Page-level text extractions
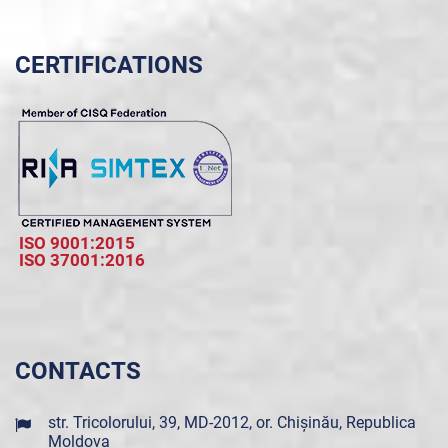
CERTIFICATIONS
ISO 9001:2015
ISO 37001:2016
CONTACTS
str. Tricolorului, 39, MD-2012, or. Chișinău, Republica
Moldova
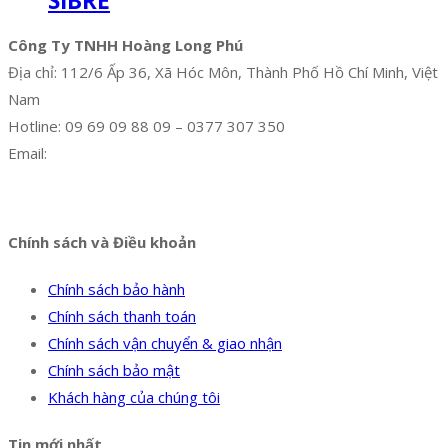
SIBRE
Công Ty TNHH Hoàng Long Phú
Địa chỉ: 112/6 Ấp 36, Xã Hóc Môn, Thành Phố Hồ Chí Minh, Việt
Nam
Hotline: 09 69 09 88 09 – 0377 307 350
Email:
dat@hoanglongphu.vn
Facebook
Twitter
Instagram
Pinterest
Tumblr
Behance
Chính sách và Điều khoản
Chính sách bảo hành
Chính sách thanh toán
Chính sách vận chuyển & giao nhận
Chính sách bảo mật
Khách hàng của chúng tôi
Tin mới nhất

→ **ASSIGNMENT**: Your task is to return each line of the data above that contains the string "sách".

→ **ANSWER SECTION**:
Chính sách và Điều khoản
Chính sách bảo hành
Chính sách thanh toán
Chính sách vận chuyển & giao nhận
Chính sách bảo mật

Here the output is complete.